**Work to complete**
If pictures appear in the lines below, skip them and copy exactly the lines from the one containing "Produktdeklaration" through the one containing "Rąbień - bankomaty banku Credit Agricole", and nothing else.

**Input**
┄┄┄┄┄┄┄┄┄┄┄┄┄┄┄┄┄┄┄┄
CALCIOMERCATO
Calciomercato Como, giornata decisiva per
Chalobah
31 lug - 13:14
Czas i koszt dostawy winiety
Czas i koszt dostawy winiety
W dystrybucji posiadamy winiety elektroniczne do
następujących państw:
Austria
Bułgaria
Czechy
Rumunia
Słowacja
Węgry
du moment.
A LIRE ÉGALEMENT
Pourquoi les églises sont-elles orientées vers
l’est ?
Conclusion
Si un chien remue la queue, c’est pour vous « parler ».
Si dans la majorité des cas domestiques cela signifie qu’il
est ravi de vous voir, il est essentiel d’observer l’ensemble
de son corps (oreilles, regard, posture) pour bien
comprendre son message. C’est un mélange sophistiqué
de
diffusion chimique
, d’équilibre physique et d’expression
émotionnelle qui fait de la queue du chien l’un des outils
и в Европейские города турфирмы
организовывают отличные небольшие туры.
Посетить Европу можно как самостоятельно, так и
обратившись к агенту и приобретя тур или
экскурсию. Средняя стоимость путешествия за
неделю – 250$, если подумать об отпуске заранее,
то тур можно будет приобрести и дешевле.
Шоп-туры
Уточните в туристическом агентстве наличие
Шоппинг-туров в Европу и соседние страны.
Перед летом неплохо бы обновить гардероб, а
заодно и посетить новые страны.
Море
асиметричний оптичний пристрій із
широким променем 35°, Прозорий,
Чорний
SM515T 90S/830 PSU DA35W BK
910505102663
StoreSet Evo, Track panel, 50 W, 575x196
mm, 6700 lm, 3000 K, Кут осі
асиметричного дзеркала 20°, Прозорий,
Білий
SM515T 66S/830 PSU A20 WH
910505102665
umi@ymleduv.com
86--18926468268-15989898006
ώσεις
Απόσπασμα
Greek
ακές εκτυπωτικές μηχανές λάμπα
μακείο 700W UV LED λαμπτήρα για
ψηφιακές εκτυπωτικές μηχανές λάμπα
┄┄┄┄┄┄┄┄┄┄┄┄┄┄┄┄┄┄┄┄
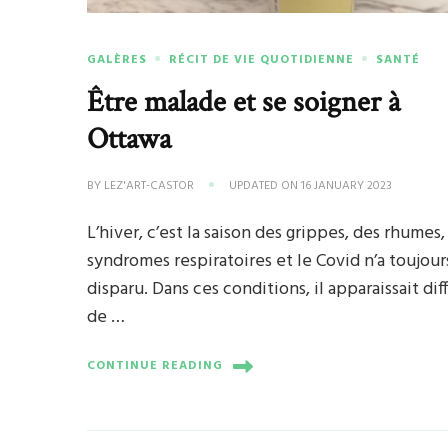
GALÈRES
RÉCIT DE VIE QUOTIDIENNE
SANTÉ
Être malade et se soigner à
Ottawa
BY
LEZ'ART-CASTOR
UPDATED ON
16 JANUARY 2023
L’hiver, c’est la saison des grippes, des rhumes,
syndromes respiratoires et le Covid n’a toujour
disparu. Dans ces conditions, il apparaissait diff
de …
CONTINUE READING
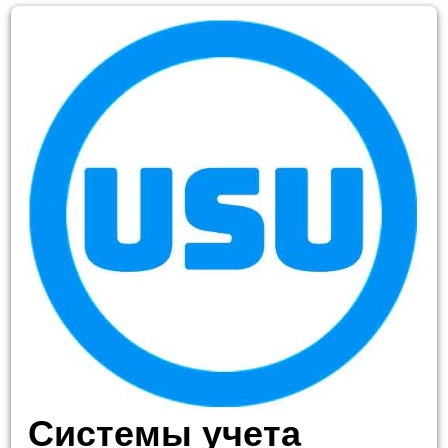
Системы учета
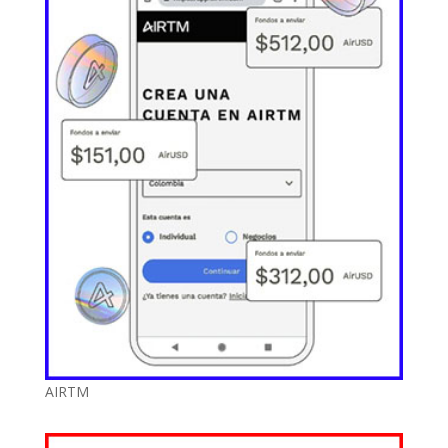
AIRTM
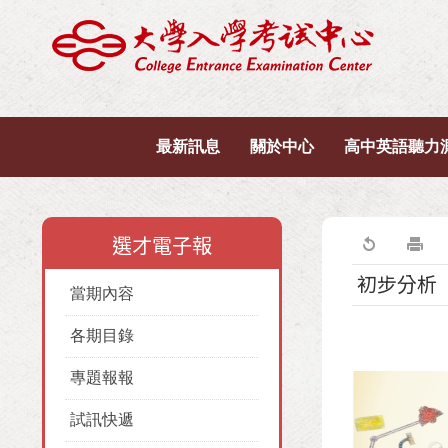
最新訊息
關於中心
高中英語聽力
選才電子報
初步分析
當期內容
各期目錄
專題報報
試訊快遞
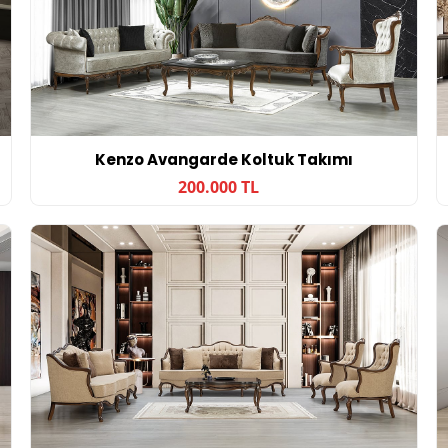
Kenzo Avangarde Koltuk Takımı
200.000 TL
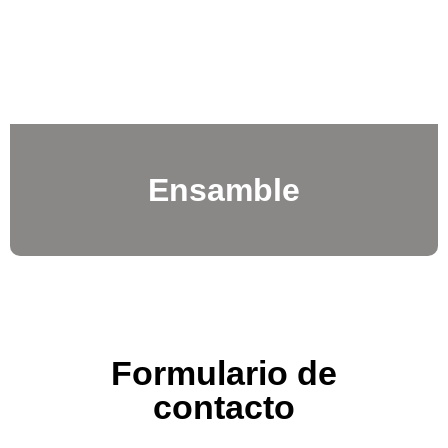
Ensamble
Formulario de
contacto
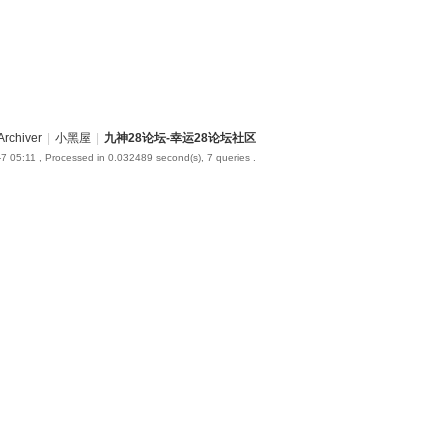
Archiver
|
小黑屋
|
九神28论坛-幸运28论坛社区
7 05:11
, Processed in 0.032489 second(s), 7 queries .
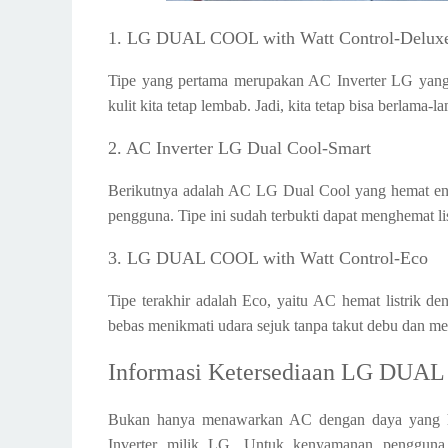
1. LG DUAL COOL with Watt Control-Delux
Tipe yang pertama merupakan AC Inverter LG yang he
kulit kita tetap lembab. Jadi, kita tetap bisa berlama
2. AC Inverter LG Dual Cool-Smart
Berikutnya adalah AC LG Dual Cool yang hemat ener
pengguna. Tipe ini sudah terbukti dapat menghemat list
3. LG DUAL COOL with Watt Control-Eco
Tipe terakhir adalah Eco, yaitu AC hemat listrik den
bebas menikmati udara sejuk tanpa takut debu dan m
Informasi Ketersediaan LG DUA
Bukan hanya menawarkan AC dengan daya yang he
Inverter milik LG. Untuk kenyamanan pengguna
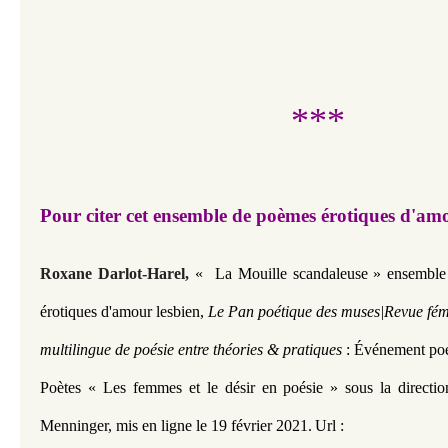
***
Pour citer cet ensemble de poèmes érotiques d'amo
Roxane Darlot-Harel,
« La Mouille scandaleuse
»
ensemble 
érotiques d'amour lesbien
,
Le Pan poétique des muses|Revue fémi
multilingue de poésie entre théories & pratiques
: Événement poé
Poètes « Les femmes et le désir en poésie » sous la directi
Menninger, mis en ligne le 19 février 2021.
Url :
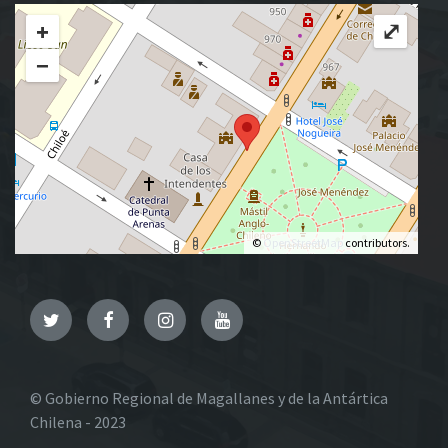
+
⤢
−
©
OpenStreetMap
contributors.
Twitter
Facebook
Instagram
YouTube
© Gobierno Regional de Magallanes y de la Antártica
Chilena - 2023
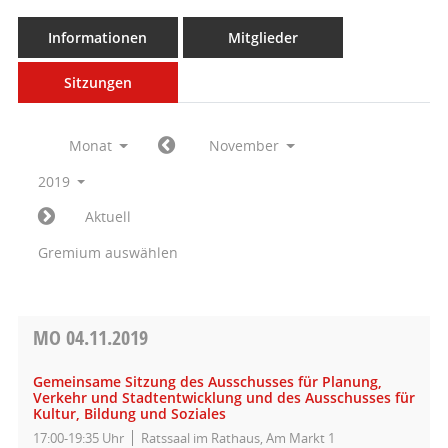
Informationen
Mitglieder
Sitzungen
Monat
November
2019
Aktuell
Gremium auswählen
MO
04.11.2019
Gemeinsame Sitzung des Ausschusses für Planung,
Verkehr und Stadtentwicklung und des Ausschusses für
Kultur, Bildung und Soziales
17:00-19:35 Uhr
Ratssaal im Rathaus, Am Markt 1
┄┄┄┄┄┄┄┄┄┄┄┄┄┄┄┄┄┄┄┄
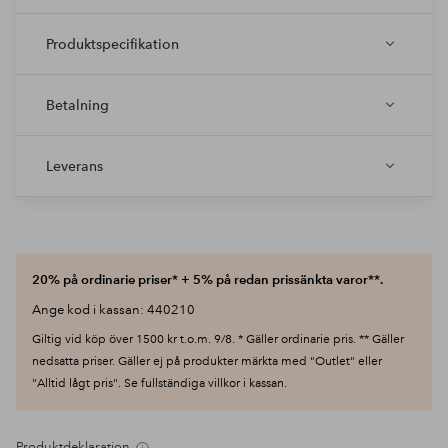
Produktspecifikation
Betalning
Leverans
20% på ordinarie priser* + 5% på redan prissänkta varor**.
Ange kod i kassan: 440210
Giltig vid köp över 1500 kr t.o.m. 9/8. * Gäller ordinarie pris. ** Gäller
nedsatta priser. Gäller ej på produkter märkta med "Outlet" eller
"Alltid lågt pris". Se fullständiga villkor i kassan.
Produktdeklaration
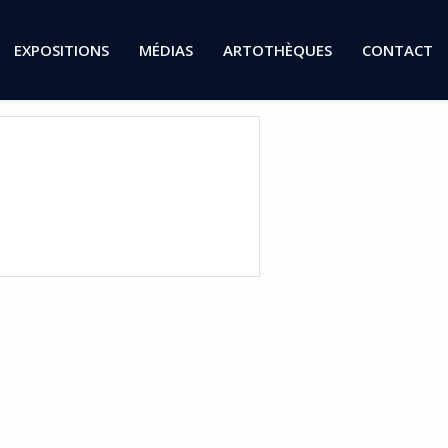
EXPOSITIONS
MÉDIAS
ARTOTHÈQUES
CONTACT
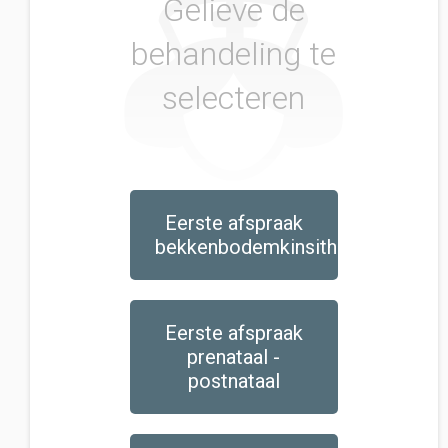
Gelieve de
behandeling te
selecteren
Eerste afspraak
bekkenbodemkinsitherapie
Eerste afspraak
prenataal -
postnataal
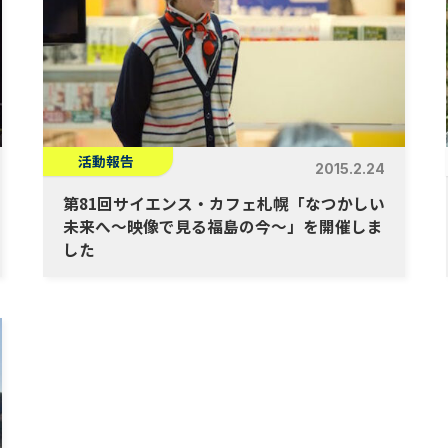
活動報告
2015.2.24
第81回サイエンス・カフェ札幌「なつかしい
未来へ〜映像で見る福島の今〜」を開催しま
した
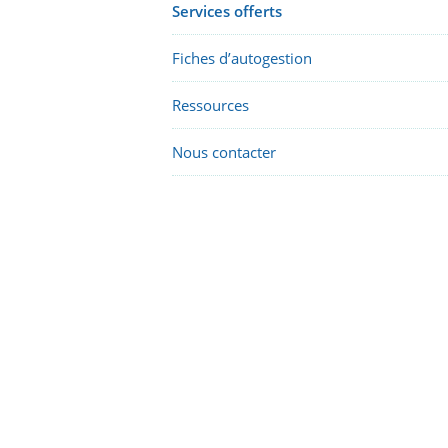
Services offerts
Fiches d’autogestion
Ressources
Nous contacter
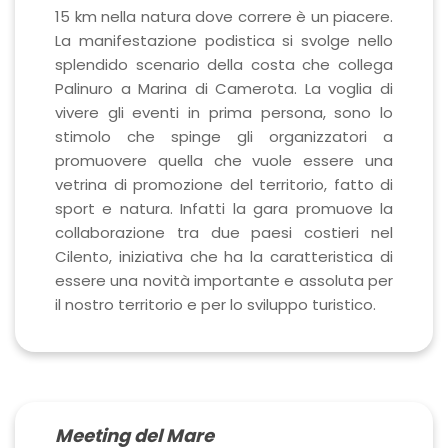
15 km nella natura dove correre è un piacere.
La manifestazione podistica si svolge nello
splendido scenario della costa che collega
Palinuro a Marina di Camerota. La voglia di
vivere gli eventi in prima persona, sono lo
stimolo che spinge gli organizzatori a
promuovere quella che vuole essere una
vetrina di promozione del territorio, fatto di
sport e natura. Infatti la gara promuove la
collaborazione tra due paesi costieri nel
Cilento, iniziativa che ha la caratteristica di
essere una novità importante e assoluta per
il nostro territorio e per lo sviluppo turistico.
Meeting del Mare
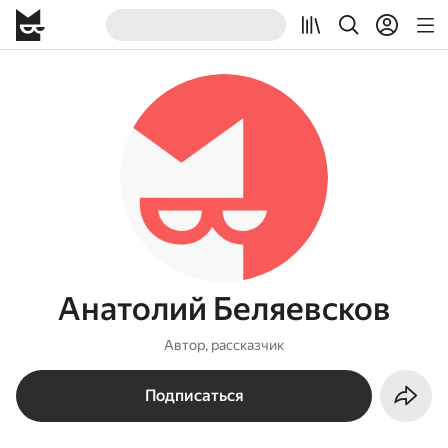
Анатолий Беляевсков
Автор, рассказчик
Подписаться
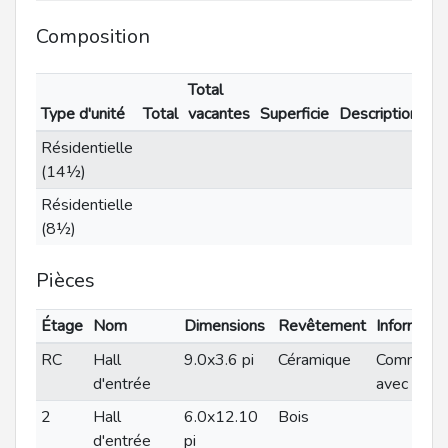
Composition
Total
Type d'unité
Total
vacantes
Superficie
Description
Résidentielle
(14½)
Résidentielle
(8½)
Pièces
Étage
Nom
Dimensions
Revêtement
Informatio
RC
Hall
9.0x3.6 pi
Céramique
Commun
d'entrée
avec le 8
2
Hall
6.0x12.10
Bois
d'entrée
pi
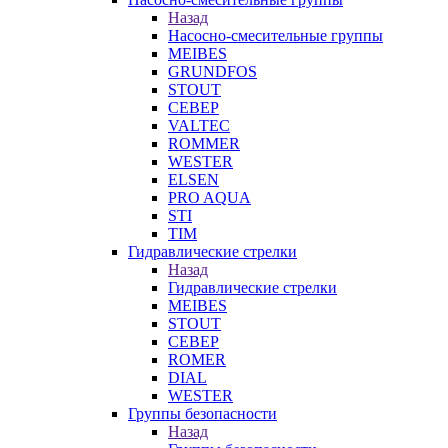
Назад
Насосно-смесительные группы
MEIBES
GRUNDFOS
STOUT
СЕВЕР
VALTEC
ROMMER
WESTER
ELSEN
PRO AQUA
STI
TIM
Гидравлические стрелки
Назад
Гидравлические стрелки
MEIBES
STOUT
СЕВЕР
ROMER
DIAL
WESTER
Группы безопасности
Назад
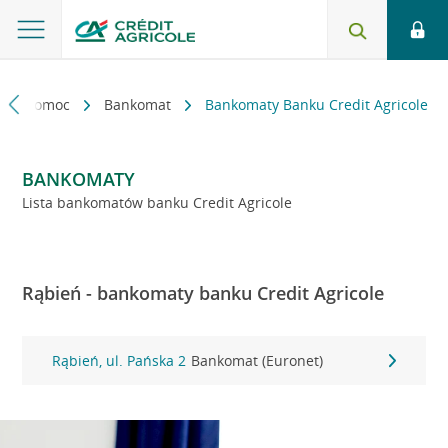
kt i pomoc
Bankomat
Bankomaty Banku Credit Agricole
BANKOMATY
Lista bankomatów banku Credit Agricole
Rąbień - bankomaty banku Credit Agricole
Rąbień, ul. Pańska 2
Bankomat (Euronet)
┄┄┄┄┄┄┄┄┄┄┄┄┄┄┄┄┄┄┄┄
**Result**
Produktdeklaration
EXPOSITIONS
MÉDIAS
ARTOTHÈQUES
CONTACT
Gelieve de
behandeling te
selecteren
Eerste afspraak
bekkenbodemkinsitherapie
Eerste afspraak
prenataal -
postnataal
活動報告
2015.2.24
第81回サイエンス・カフェ札幌「なつかしい
未来へ〜映像で見る福島の今〜」を開催しま
した
Services offerts
Fiches d’autogestion
Ressources
Nous contacter
15 km nella natura dove correre è un piacere.
La manifestazione podistica si svolge nello
splendido scenario della costa che collega
Palinuro a Marina di Camerota. La voglia di
vivere gli eventi in prima persona, sono lo
stimolo che spinge gli organizzatori a
promuovere quella che vuole essere una
vetrina di promozione del territorio, fatto di
sport e natura. Infatti la gara promuove la
collaborazione tra due paesi costieri nel
Cilento, iniziativa che ha la caratteristica di
essere una novità importante e assoluta per
il nostro territorio e per lo sviluppo turistico.
Meeting del Mare
Анатолий Беляевсков
Автор, рассказчик
Подписаться
Composition
Total
Type d'unité
Total
vacantes
Superficie
Description
Résidentielle
(14½)
Résidentielle
(8½)
Pièces
Étage
Nom
Dimensions
Revêtement
Informatio
RC
Hall
9.0x3.6 pi
Céramique
Commun
d'entrée
avec le 8
2
Hall
6.0x12.10
Bois
d'entrée
pi
Назад
Насосно-смесительные группы
MEIBES
GRUNDFOS
STOUT
СЕВЕР
VALTEC
ROMMER
WESTER
ELSEN
PRO AQUA
STI
TIM
Гидравлические стрелки
Назад
Гидравлические стрелки
MEIBES
STOUT
СЕВЕР
ROMER
DIAL
WESTER
Группы безопасности
Назад
kt i pomoc
Bankomat
Bankomaty Banku Credit Agricole
BANKOMATY
Lista bankomatów banku Credit Agricole
Rąbień - bankomaty banku Credit Agricole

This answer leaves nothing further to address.